2. Macht der Arbeitgeber geltend, die Bewirtung eigener Arbeitnehmer außerhalb von herkömmlichen Betriebsveranstaltungen habe in seinem ganz überwiegend eigenbetrieblichen Interesse gelegen und die Aufwendungen stellen mithin keinen Arbeitslohn dar, beruft er sich auf einen Ausnahmesachverhalt. Er hat deshalb für jede einzelne Bewirtung und nicht pauschal für alle Bewirtungen substantiiert die Tatsachen vorzutragen, die die Annahme dieses Sachverhalts rechtfertigen.
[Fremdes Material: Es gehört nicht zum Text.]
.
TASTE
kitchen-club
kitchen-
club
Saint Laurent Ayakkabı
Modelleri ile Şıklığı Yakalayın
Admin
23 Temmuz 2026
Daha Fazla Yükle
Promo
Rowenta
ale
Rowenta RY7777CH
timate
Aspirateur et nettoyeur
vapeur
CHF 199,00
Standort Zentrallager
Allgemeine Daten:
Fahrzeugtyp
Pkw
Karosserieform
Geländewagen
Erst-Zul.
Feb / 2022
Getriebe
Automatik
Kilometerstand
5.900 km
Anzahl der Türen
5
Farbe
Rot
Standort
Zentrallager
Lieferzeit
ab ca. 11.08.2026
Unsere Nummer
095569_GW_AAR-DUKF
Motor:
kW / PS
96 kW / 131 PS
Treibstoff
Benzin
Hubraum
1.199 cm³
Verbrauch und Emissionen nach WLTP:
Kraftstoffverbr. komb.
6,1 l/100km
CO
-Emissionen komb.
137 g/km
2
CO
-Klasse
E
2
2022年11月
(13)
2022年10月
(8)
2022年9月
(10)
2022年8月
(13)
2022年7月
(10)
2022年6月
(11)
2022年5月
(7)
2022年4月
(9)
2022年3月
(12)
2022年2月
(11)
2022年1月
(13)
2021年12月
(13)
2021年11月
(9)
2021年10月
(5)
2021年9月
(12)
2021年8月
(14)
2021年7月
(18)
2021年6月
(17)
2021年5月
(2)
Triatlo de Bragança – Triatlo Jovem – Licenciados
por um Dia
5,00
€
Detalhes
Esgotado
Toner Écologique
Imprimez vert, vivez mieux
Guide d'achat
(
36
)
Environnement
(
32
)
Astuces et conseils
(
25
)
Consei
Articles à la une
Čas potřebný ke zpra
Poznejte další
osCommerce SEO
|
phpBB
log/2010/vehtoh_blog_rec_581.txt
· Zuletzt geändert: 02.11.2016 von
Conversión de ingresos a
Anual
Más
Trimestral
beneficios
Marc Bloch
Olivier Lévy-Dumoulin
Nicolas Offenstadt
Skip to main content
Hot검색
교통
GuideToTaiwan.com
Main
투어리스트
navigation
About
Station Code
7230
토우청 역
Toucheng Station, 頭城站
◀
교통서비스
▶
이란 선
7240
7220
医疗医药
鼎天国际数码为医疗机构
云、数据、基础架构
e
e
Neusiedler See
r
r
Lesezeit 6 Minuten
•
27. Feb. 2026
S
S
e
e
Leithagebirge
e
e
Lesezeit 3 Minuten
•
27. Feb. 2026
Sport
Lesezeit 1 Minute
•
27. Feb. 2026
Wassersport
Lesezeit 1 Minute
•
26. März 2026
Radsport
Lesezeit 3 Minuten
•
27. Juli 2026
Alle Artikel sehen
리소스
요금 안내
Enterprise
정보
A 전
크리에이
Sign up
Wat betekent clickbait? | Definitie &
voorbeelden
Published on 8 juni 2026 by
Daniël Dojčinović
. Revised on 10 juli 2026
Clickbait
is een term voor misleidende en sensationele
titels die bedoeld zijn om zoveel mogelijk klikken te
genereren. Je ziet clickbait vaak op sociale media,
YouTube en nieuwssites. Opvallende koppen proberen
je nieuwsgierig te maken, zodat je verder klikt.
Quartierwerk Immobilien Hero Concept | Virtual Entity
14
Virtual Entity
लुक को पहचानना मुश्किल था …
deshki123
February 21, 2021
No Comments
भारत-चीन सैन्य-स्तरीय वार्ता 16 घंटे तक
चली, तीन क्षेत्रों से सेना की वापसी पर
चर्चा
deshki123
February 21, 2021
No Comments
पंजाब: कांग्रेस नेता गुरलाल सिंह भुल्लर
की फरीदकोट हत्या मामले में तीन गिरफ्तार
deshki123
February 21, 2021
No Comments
3. Ein Arbeitnehmer, der im Rahmen einer eintägigen Dienstreise oder Einsatzwechseltätigkeit an einem Ort arbeitet, der für die übrigen dort tätigen Arbeitnehmer deren regelmäßige und dauerhafte Arbeitsstätte ist, und der dort den gleichen Verpflegungsbedingungen unterworfen ist wie diese, kann i.d.R. keinen Verpflegungsmehraufwand als Werbungskosten beanspruchen (vgl. BFH-Urteil vom 18.2.1994 VI R 65/92).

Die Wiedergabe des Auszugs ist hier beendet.